To validate the simulation results, we conducted trial molding using the optimized mold and process parameters. The produced internal gears were inspected for dimensional accuracy and surface quality. The gears exhibited smooth surfaces without defects like flashes or sink marks, and the internal helical teeth met the required tolerance of ±0.05 mm. Measurement using a gear testing instrument confirmed that the gears achieved industrial grade 9 precision, satisfying the demands for automotive applications. This practical verification underscores the reliability of our cooling process optimization for internal gears, providing a reference for other internal gear manufacturers to improve their processes.
In conclusion, the cooling process plays a pivotal role in the precision injection molding of double-headed spiral internal gears.
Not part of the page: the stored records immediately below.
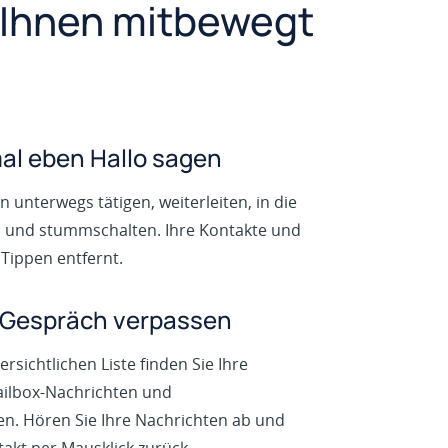
t Ihnen mitbewegt
al eben Hallo sagen
 unterwegs tätigen, weiterleiten, in die
n und stummschalten. Ihre Kontakte und
Tippen entfernt.
 Gespräch verpassen
ersichtlichen Liste finden Sie Ihre
ailbox-Nachrichten und
n. Hören Sie Ihre Nachrichten ab und
takt per Mausklick zurück.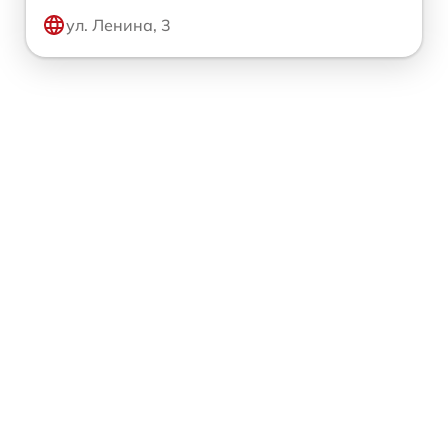
ул. Ленина, 3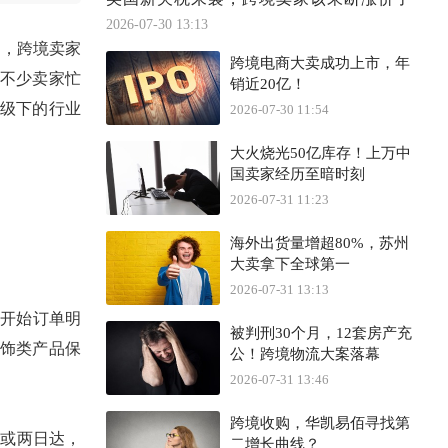
2026-07-30 13:13
后，
跨境
卖家
跨境电商大卖成功上市，年
不少卖家忙
销近20亿！
级下的行业
2026-07-30 11:54
大火烧光50亿库存！上万中
国卖家经历至暗时刻
2026-07-31 11:23
海外出货量增超80%，苏州
大卖拿下全球第一
2026-07-31 13:13
开始
订单明
被判刑30个月，12套房产充
饰类产品保
公！跨境物流大案落幕
2026-07-31 13:46
跨境收购，华凯易佰寻找第
达或两日达，
二增长曲线？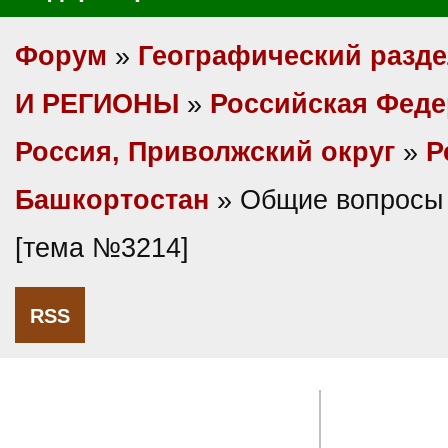
Форум
»
Географический разд
И РЕГИОНЫ
»
Российская Фед
Россия, Приволжский округ
»
Р
Башкортостан
» Общие вопросы 
[тема №3214]
RSS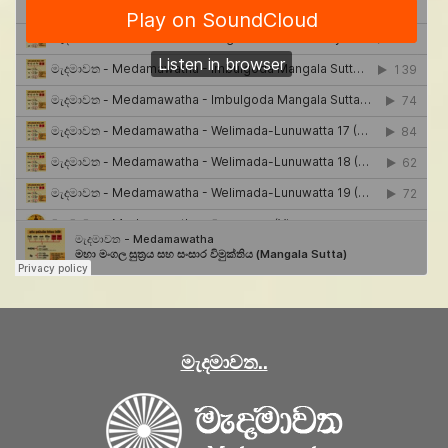
මැදමාවත..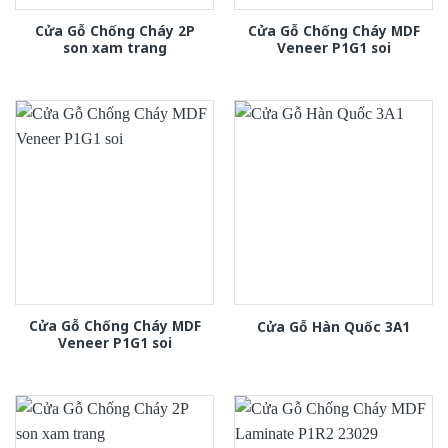
Cửa Gỗ Chống Cháy 2P
Cửa Gỗ Chống Cháy MDF
son xam trang
Veneer P1G1 soi
Cửa Gỗ Chống Cháy MDF
Cửa Gỗ Hàn Quốc 3A1
Veneer P1G1 soi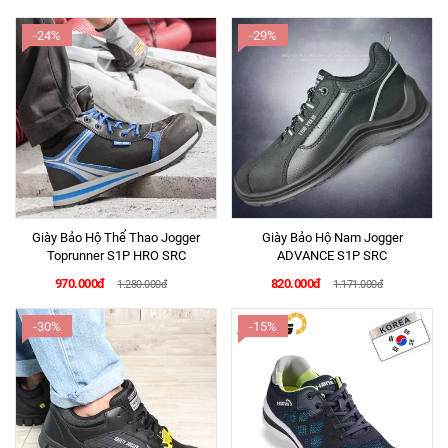
-24%
-29%
Giày Bảo Hộ Thể Thao Jogger
Giày Bảo Hộ Nam Jogger
Toprunner S1P HRO SRC
ADVANCE S1P SRC
970.000đ
820.000đ
1.280.000đ
1.171.000đ
-30%
-15%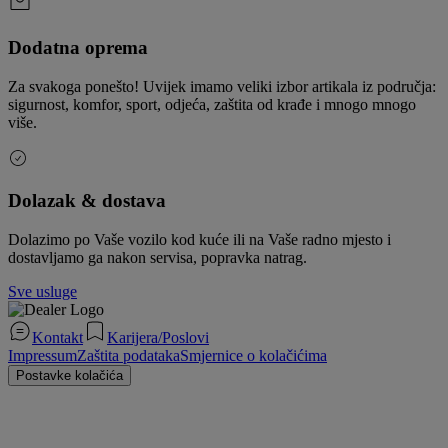
Dodatna oprema
Za svakoga ponešto! Uvijek imamo veliki izbor artikala iz područja:
sigurnost, komfor, sport, odjeća, zaštita od krađe i mnogo mnogo
više.
Dolazak & dostava
Dolazimo po Vaše vozilo kod kuće ili na Vaše radno mjesto i
dostavljamo ga nakon servisa, popravka natrag.
Sve usluge
Kontakt
Karijera/Poslovi
Impressum
Zaštita podataka
Smjernice o kolačićima
Postavke kolačića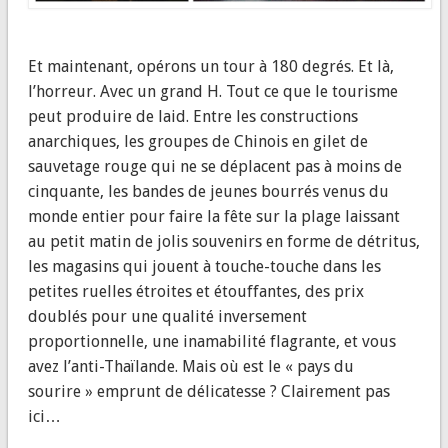
Et maintenant, opérons un tour à 180 degrés. Et là,
l’horreur. Avec un grand H. Tout ce que le tourisme
peut produire de laid. Entre les constructions
anarchiques, les groupes de Chinois en gilet de
sauvetage rouge qui ne se déplacent pas à moins de
cinquante, les bandes de jeunes bourrés venus du
monde entier pour faire la fête sur la plage laissant
au petit matin de jolis souvenirs en forme de détritus,
les magasins qui jouent à touche-touche dans les
petites ruelles étroites et étouffantes, des prix
doublés pour une qualité inversement
proportionnelle, une inamabilité flagrante, et vous
avez l’anti-Thaïlande. Mais où est le « pays du
sourire » emprunt de délicatesse ? Clairement pas
ici…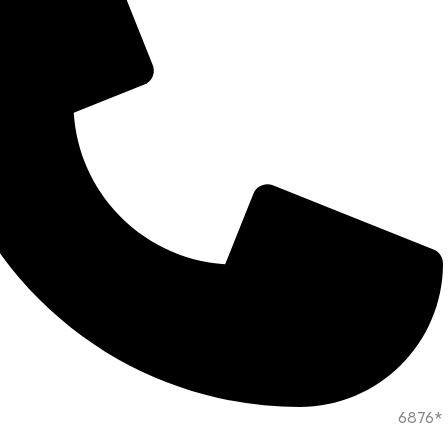
*6876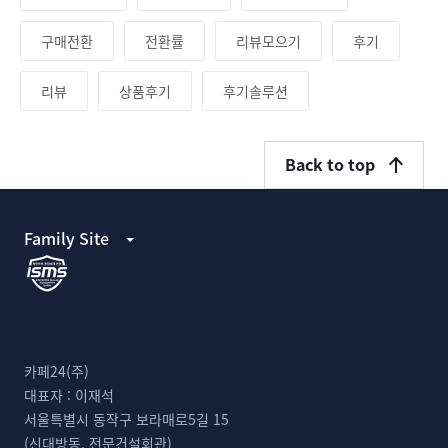
구매전환
전환률
리뷰모으기
후기
리뷰
상품후기
후기솔루션
Back to top
Family Site
카페24(주)
대표자 :
이재석
서울특별시 동작구 보라매로5길 15
(신대방동, 전문건설회관)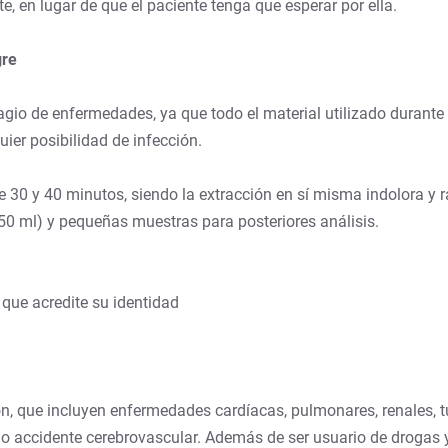
te, en lugar de que el paciente tenga que esperar por ella.
gre
gio de enfermedades, ya que todo el material utilizado durante e
ier posibilidad de infección.
 30 y 40 minutos, siendo la extracción en sí misma indolora y 
50 ml) y pequeñas muestras para posteriores análisis.
 que acredite su identidad
n, que incluyen enfermedades cardíacas, pulmonares, renales, tub
, o accidente cerebrovascular. Además de ser usuario de drogas y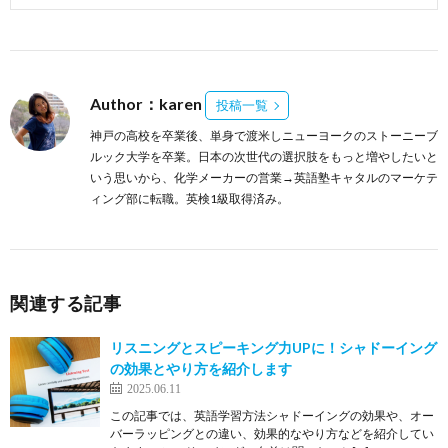
Author：karen
投稿一覧
神戸の高校を卒業後、単身で渡米しニューヨークのストーニーブ
ルック大学を卒業。日本の次世代の選択肢をもっと増やしたいと
いう思いから、化学メーカーの営業→英語塾キャタルのマーケテ
ィング部に転職。英検1級取得済み。
関連する記事
リスニングとスピーキング力UPに！シャドーイング
の効果とやり方を紹介します
2025.06.11
この記事では、英語学習方法シャドーイングの効果や、オー
バーラッピングとの違い、効果的なやり方などを紹介してい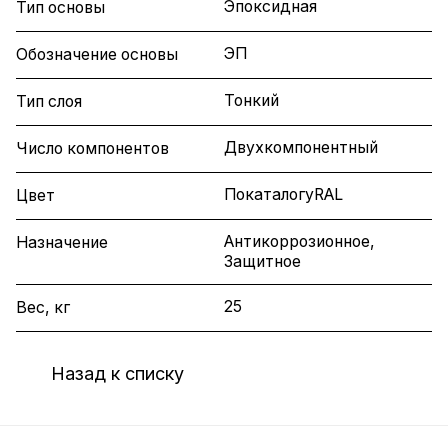
Эпоксидная
Тип основы
ЭП
Обозначение основы
Тонкий
Тип слоя
Двухкомпонентный
Число компонентов
ПокаталогуRAL
Цвет
Антикоррозионное,
Назначение
Защитное
25
Вес, кг
Назад к списку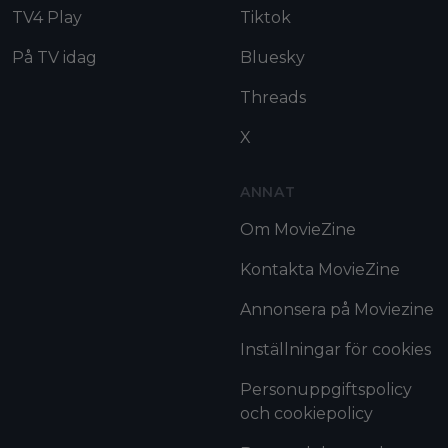
TV4 Play
Tiktok
På TV idag
Bluesky
Threads
X
ANNAT
Om MovieZine
Kontakta MovieZine
Annonsera på Moviezine
Inställningar för cookies
Personuppgiftspolicy
och cookiepolicy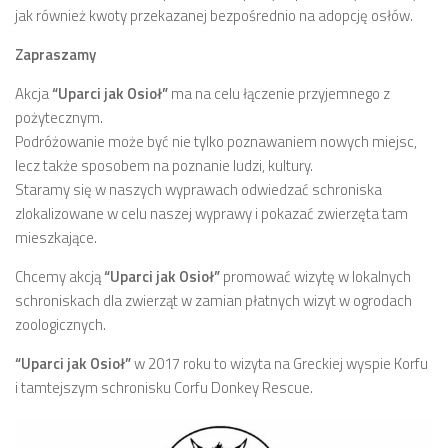
jak również kwoty przekazanej bezpośrednio na adopcję osłów.
Zapraszamy
Akcja
“Uparci jak Osioł”
ma na celu łączenie przyjemnego z
pożytecznym.
Podróżowanie może być nie tylko poznawaniem nowych miejsc,
lecz także sposobem na poznanie ludzi, kultury.
Staramy się w naszych wyprawach odwiedzać schroniska
zlokalizowane w celu naszej wyprawy i pokazać zwierzęta tam
mieszkające.
Chcemy akcją
“Uparci jak Osioł”
promować wizytę w lokalnych
schroniskach dla zwierząt w zamian płatnych wizyt w ogrodach
zoologicznych.
“Uparci jak Osioł”
w 2017 roku to wizyta na Greckiej wyspie Korfu
i tamtejszym schronisku Corfu Donkey Rescue.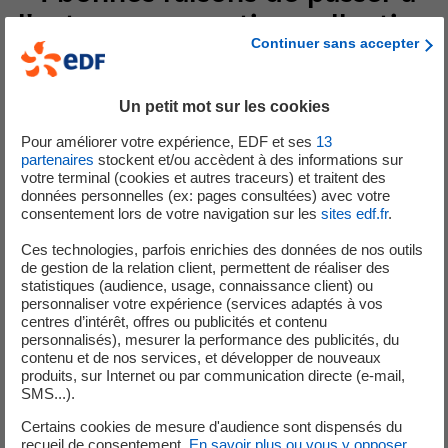
l'autoconsommation collective
Continuer sans accepter
avec le groupe EDF
Un petit mot sur les cookies
Pour améliorer votre expérience, EDF et ses
13
partenaires
stockent et/ou accèdent à des informations sur
votre terminal (cookies et autres traceurs) et traitent des
données personnelles (ex: pages consultées) avec votre
consentement lors de votre navigation sur les
sites edf.fr
.
Ces technologies, parfois enrichies des données de nos outils
de gestion de la relation client, permettent de réaliser des
statistiques (audience, usage, connaissance client) ou
personnaliser votre expérience (services adaptés à vos
Un accompagnement personnalisé
centres d’intérêt, offres ou publicités et contenu
personnalisés), mesurer la performance des publicités, du
Nos experts vous guident à chaque étape, du montage de votre
contenu et de nos services, et développer de nouveaux
produits, sur Internet ou par communication directe (e-mail,
opération à l’optimisation de votre installation pour faire les
SMS...).
meilleurs choix.
Certains cookies de mesure d'audience sont dispensés du
recueil de consentement.
En savoir plus ou vous y opposer
.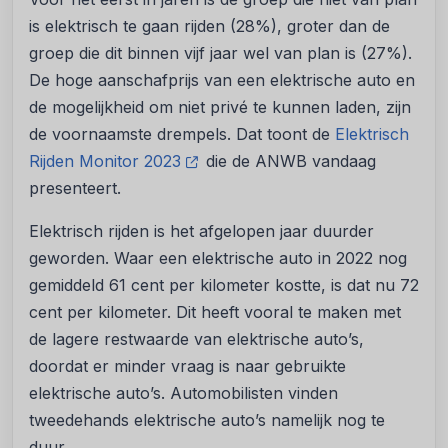
is elektrisch te gaan rijden (28%), groter dan de
groep die dit binnen vijf jaar wel van plan is (27%).
De hoge aanschafprijs van een elektrische auto en
de mogelijkheid om niet privé te kunnen laden, zijn
de voornaamste drempels. Dat toont de
Elektrisch
Rijden Monitor 2023
die de ANWB vandaag
presenteert.
Elektrisch rijden is het afgelopen jaar duurder
geworden. Waar een elektrische auto in 2022 nog
gemiddeld 61 cent per kilometer kostte, is dat nu 72
cent per kilometer. Dit heeft vooral te maken met
de lagere restwaarde van elektrische auto’s,
doordat er minder vraag is naar gebruikte
elektrische auto’s. Automobilisten vinden
tweedehands elektrische auto’s namelijk nog te
duur.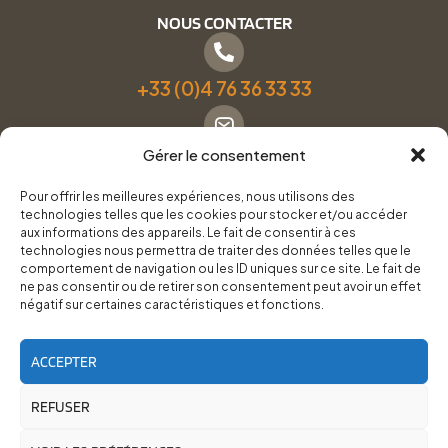
NOUS CONTACTER
+33 (0)4 76 36 33 33
Gérer le consentement
Formulaire de contact
Pour offrir les meilleures expériences, nous utilisons des
technologies telles que les cookies pour stocker et/ou accéder
Pneus Services Loisirs - Garage Point S - 28 Bd Denfert
aux informations des appareils. Le fait de consentir à ces
technologies nous permettra de traiter des données telles que le
Rochereau, 38500 Voiron
comportement de navigation ou les ID uniques sur ce site. Le fait de
ne pas consentir ou de retirer son consentement peut avoir un effet
négatif sur certaines caractéristiques et fonctions.
Du lundi au vendredi, de 8h30 à 12h00 et de 14h00 à
18h00.
ACCEPTER
REFUSER
RoadTrip Équipement/Pneus Services Loisirs - 2026
Site réalisé par
Cédrine Brun-Tresca
et
Florian Ledru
Through systematic optimization using response surface methodology and orthogonal experiments, we identified that axial cooling with specific channel parameters minimizes warpage and ensures uniform cooling. The axial cooling scheme reduced warpage deformation to 0.2748 mm, outperforming traditional and spiral layouts. This study highlights the importance of cooling channel design in enhancing the quality of internal gears, which are essential for automotive lightweighting and noise reduction. For internal gear manufacturers, adopting such optimized cooling strategies can lead to significant improvements in production efficiency and product performance, ultimately contributing to the advancement of plastic gear technology in the industry.